And Yet Another Fight

by Róisín Ní Mhóráin

Westport hotels open to Ukraine. The town puts on a welcome. We, they, gather. On stage, ten women and a somewhat awkward man link arms, voices raised in song. Food is baked, stalls womanned.

One man walks in among the throng, his step made strange. Two small feet stand on one of his, small arms entwine his father’s leg. He won’t let go. Down at the back, families gather. Mothers whisper to each other, sometimes to the little kids. Some children run. Some sit. A song of fatherland is sung. A father in the crowd swoops to lift a loving child into his arms. They hug. They leave. The Daddy’s face a mask of awfulness.

I wonder how these loving men will face what surely waits for them, here, there, then, after. Taunts, recriminations, false accusations, loss, sorrow and despair. I wonder at their bravery. The need for them. And more.

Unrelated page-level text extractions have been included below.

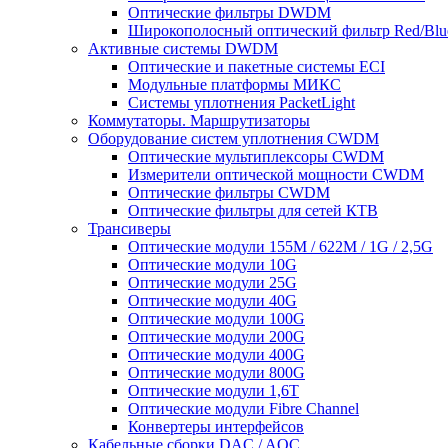
Оптические фильтры DWDM
Широкополосный оптический фильтр Red/Blu
Активные системы DWDM
Оптические и пакетные системы ECI
Модульные платформы МИКС
Системы уплотнения PacketLight
Коммутаторы. Маршрутизаторы
Оборудование систем уплотнения CWDM
Оптические мультиплексоры CWDM
Измерители оптической мощности CWDM
Оптические фильтры CWDM
Оптические фильтры для сетей КТВ
Трансиверы
Оптические модули 155M / 622M / 1G / 2,5G
Оптические модули 10G
Оптические модули 25G
Оптические модули 40G
Оптические модули 100G
Оптические модули 200G
Оптические модули 400G
Оптические модули 800G
Оптические модули 1,6T
Оптические модули Fibre Channel
Конвертеры интерфейсов
Кабельные сборки DAC / AOC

I think of everything I’d do to stop my son go to war. Of how little choice I’d have, he’d have, if faced with tanks on every road, the stories that would be told. I think of all the boys I know who could not, would not face a fight, of the price paid in men brutalized beyond redemption, and of the land, the country, home, still to be made. What stories, they’ll tell, then. After.


Reproduced with kind permission of the author. This poem was composed in Poetry as Commemoration workshops held at the National Museum of Ireland — Country Life, Co. Mayo, in November, 2022. The workshops were led by poet Terry McDonagh.